Бросив на меня сердитый взгляд, она обошла пикап сзади, распахнула дверцу и засунула первую из своих вещей.
– Не доводи меня, Томас, ладно? У меня и так сегодня паршивый день. Только не доводи меня.
Я похлопал пальцами по баранке, глянул в зеркало заднего вида на свою новую стрижку и прикинул, стоит ли начинать бой. Целую неделю я твердил ей, что в эту поездку нужно брать как можно меньше вещей. Так как после моего нью-йоркского визита мы были вместе почти каждый день, я уверился, что у нее примерно три рубашки, два платья и белый халатик, напоминавший крестьянские обноски. В какой-то момент я хотел купить ей индийское платье, которым она восхищалась в витрине, но она не позволила, несмотря на мои настояния.
– Не сейчас,– сказала она, и я мог лишь предполагать, что это означало.
Так что же она напихала в эти сумки? Мне представился новый кошмар – бакалейные товары и плитка. Всю дорогу в Гален она собирается готовить! Банановый хлеб... кэрри... яблочный чай...
– И все-таки что у тебя в этих баулах, Сакс?
– Нечего на меня орать!
Посмотрев на нее в зеркальце, я увидел, что она стоит, уперев руки в бедра. Мне подумалось, как хороши эти бедра без одежды.
– Ладно, извини. Но почему все-таки столько всего?
Послышался хруст гравия, и вот она уже стоит у моей двери. Я посмотрел на нее, но она была занята развязыванием тесемок на корзине.
– Вот взгляни.
Там были рукописные заметки, журнальные вырезки, чистые желтые блокноты, желтые карандаши и ее любимые розовые ластики.
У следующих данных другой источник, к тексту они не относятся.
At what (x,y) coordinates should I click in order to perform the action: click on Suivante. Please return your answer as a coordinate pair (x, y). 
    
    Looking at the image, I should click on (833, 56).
– Это моя рабочая сумка. Можно мне ее взять?
– Сакс...
– В рюкзаке вся моя одежда...
– Слушай, я же не говорю...
– А в саквояже несколько кукол, над которыми я сейчас работаю. – Она улыбнулась и щелкнула замками. – К этому ты должен привыкнуть, Томас: когда я куда-нибудь еду, я всегда беру с собой всю мою жизнь, словно отправляюсь навсегда.
– Да, в последний путь.
– Ах, как смешно. Какой ты умный!
Июньская церемония выпуска состоялась несколькими днями раньше, так что в кампусе было по-летнему зелено и тихо, и даже немного грустно. Школы без учеников всегда мне кажутся странно зловещими. Классы слишком чистые, полы слишком натерты. Когда звонит телефон, эхо разносится по всему зданию, и только звонков через восемь-девять кто-нибудь соблаговолит ответить или на другом конце поймут, что никого нет, и повесят трубку. Мы миновали огромный бук, мое любимое дерево, и я понял, что теперь уже долго не посижу под ним.
Саксони включила радио.
– Грустно уезжать, Томас?
Звучал последний куплет “Hey, Jude”, и мне вспомнилась девушка, с которой мы встречались в Нантакете в шестидесятых, когда эта песня только появилась.
– Грустно? Да, немного. Но в то же время я рад. Время идет, и вдруг замечаешь, что говоришь и двигаешься будто в трансе. В этом году я проходил “Гекльберри Финна” четвертый раз, с очередными оболтусами. Да, конечно, книга великая, но еще чуть-чуть – и читать я бы уже просто не смог. Талдычил бы одно и то же на автопилоте. В таких уроках ничего хорошего.
Мы дослушали песню до конца. Наверное, по радио передавали ретроспективу “Битлз”, так как следующей зазвучала “Strawberry Fields Forever”. Я вырулил на автостраду.
Саксони сняла у меня с рукава нитку:
– Тебе никогда не хотелось быть актером?
– Актером?! Нет, после отца, боже упаси!